• _Assigned task_:
Copy the records below in full, keeping each word as it is but omitting the pictures.

• _Material supplied_:
-.-.-

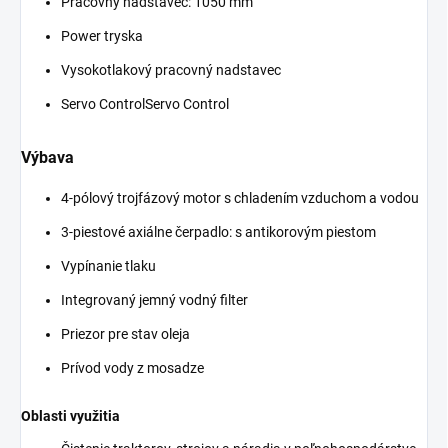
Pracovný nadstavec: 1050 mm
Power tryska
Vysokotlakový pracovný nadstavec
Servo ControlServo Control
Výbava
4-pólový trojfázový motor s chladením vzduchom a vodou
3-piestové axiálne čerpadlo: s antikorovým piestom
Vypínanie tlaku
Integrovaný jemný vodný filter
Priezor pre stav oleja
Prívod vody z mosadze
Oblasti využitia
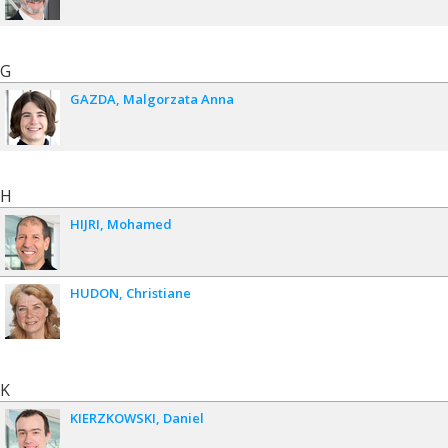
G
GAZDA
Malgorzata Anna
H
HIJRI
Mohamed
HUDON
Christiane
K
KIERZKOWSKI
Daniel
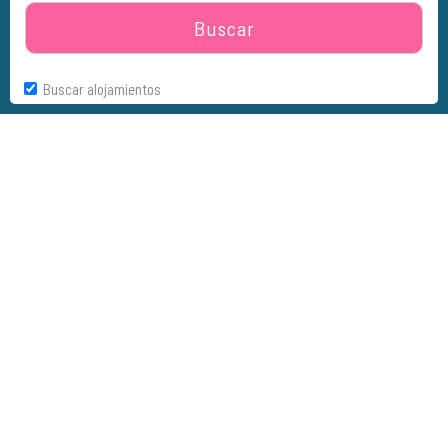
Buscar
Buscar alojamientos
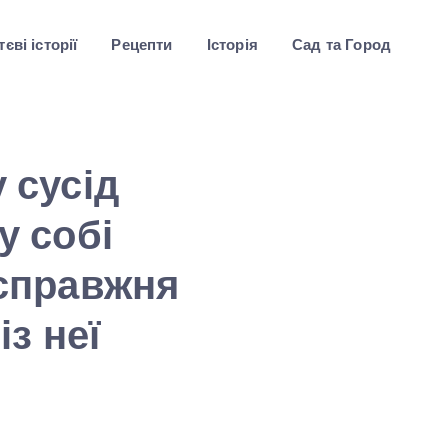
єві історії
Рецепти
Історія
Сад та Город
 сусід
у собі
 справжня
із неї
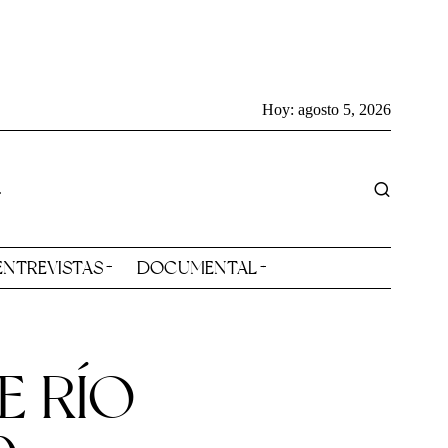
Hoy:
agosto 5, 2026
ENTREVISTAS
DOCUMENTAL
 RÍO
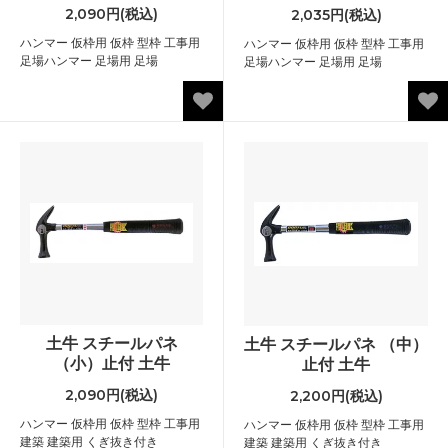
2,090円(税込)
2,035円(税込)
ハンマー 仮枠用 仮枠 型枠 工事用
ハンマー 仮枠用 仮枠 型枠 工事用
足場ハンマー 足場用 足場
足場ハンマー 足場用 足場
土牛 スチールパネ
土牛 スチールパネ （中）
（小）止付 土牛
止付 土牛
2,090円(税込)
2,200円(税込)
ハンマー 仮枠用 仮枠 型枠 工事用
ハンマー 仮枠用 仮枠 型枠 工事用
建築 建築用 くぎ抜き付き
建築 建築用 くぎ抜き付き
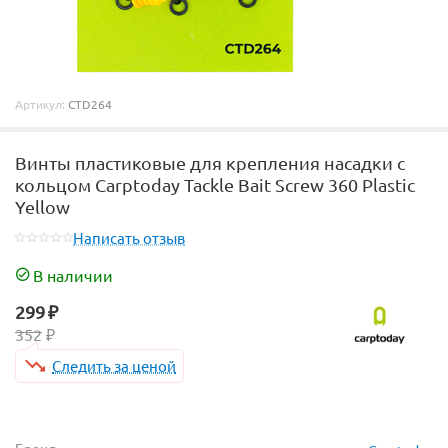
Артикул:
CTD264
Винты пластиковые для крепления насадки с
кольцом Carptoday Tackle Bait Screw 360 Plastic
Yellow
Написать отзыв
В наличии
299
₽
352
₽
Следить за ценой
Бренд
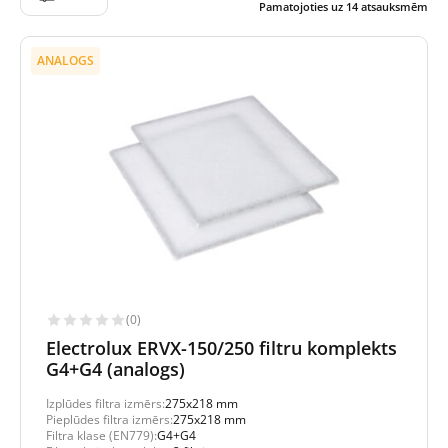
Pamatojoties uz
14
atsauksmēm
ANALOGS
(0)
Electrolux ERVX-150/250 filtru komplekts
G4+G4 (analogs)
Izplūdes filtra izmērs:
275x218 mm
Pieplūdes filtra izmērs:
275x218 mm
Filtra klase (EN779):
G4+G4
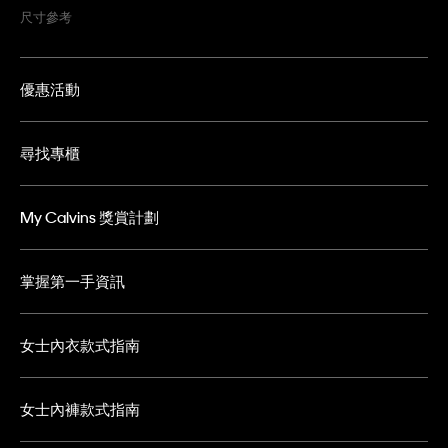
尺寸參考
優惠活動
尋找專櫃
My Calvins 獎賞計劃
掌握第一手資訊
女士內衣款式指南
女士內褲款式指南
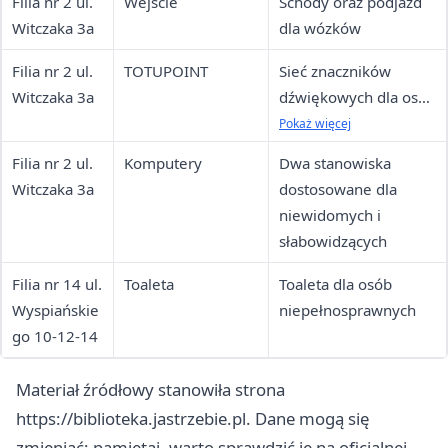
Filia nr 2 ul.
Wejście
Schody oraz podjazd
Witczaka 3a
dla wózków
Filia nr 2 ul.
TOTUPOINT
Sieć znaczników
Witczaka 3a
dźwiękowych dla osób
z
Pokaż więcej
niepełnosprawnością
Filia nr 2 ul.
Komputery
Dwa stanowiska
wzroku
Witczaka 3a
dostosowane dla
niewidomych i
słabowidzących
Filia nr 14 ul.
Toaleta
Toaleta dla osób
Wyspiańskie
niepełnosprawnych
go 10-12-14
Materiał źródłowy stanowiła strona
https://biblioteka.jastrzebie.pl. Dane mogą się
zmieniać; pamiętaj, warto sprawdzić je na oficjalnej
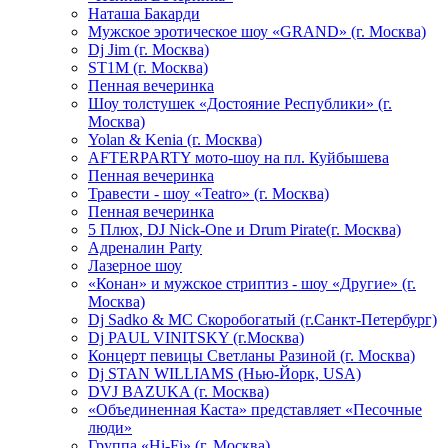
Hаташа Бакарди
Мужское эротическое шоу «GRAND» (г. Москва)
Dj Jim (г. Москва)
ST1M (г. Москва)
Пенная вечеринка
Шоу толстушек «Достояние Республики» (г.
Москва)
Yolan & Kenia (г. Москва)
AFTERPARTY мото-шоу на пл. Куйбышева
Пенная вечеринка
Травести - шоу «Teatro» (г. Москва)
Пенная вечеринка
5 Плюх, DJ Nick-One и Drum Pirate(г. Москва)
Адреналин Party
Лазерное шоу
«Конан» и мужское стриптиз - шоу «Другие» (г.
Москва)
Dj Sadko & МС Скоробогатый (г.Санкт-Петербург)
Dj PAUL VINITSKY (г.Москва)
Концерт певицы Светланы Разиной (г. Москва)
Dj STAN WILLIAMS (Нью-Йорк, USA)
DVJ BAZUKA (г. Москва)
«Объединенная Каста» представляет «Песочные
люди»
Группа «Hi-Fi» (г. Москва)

-.-.-

• _The answer_:
Pracovný nadstavec: 1050 mm
Power tryska
Vysokotlakový pracovný nadstavec
Servo ControlServo Control
Výbava
4-pólový trojfázový motor s chladením vzduchom a vodou
3-piestové axiálne čerpadlo: s antikorovým piestom
Vypínanie tlaku
Integrovaný jemný vodný filter
Priezor pre stav oleja
Prívod vody z mosadze
Oblasti využitia
G
GAZDA
Malgorzata Anna
H
HIJRI
Mohamed
HUDON
Christiane
K
KIERZKOWSKI
Daniel
Buscar
Buscar alojamientos
єві історії
Рецепти
Історія
Сад та Город
 сусід
у собі
 справжня
із неї
Hoy:
agosto 5, 2026
ENTREVISTAS
DOCUMENTAL
 RÍO
2,090円(税込)
2,035円(税込)
ハンマー 仮枠用 仮枠 型枠 工事用
ハンマー 仮枠用 仮枠 型枠 工事用
足場ハンマー 足場用 足場
足場ハンマー 足場用 足場
土牛 スチールパネ
土牛 スチールパネ （中）
（小）止付 土牛
止付 土牛
2,090円(税込)
2,200円(税込)
ハンマー 仮枠用 仮枠 型枠 工事用
ハンマー 仮枠用 仮枠 型枠 工事用
建築 建築用 くぎ抜き付き
建築 建築用 くぎ抜き付き
Артикул:
CTD264
Винты пластиковые для крепления насадки с
кольцом Carptoday Tackle Bait Screw 360 Plastic
Yellow
Написать отзыв
В наличии
299
₽
352
₽
Следить за ценой
Бренд
Pamatojoties uz
14
atsauksmēm
ANALOGS
(0)
Electrolux ERVX-150/250 filtru komplekts
G4+G4 (analogs)
Izplūdes filtra izmērs:
275x218 mm
Pieplūdes filtra izmērs:
275x218 mm
Filtra klase (EN779):
G4+G4
尺寸參考
優惠活動
尋找專櫃
My Calvins 獎賞計劃
掌握第一手資訊
女士內衣款式指南
女士內褲款式指南
Filia nr 2 ul.
Wejście
Schody oraz podjazd
Witczaka 3a
dla wózków
Filia nr 2 ul.
TOTUPOINT
Sieć znaczników
Witczaka 3a
dźwiękowych dla osób
z
Pokaż więcej
niepełnosprawnością
Filia nr 2 ul.
Komputery
Dwa stanowiska
wzroku
Witczaka 3a
dostosowane dla
niewidomych i
słabowidzących
Filia nr 14 ul.
Toaleta
Toaleta dla osób
Wyspiańskie
niepełnosprawnych
go 10-12-14
Materiał źródłowy stanowiła strona
https://biblioteka.jastrzebie.pl. Dane mogą się
zmieniać; pamiętaj, warto sprawdzić je na oficjalnej
Hаташа Бакарди
Мужское эротическое шоу «GRAND» (г. Москва)
Dj Jim (г. Москва)
ST1M (г. Москва)
Пенная вечеринка
Шоу толстушек «Достояние Республики» (г.
Москва)
Yolan & Kenia (г. Москва)
AFTERPARTY мото-шоу на пл. Куйбышева
Пенная вечеринка
Травести - шоу «Teatro» (г. Москва)
Пенная вечеринка
5 Плюх, DJ Nick-One и Drum Pirate(г. Москва)
Адреналин Party
Лазерное шоу
«Конан» и мужское стриптиз - шоу «Другие» (г.
Москва)
Dj Sadko & МС Скоробогатый (г.Санкт-Петербург)
Dj PAUL VINITSKY (г.Москва)
Концерт певицы Светланы Разиной (г. Москва)
Dj STAN WILLIAMS (Нью-Йорк, USA)
DVJ BAZUKA (г. Москва)
«Объединенная Каста» представляет «Песочные
люди»
Группа «Hi-Fi» (г. Москва)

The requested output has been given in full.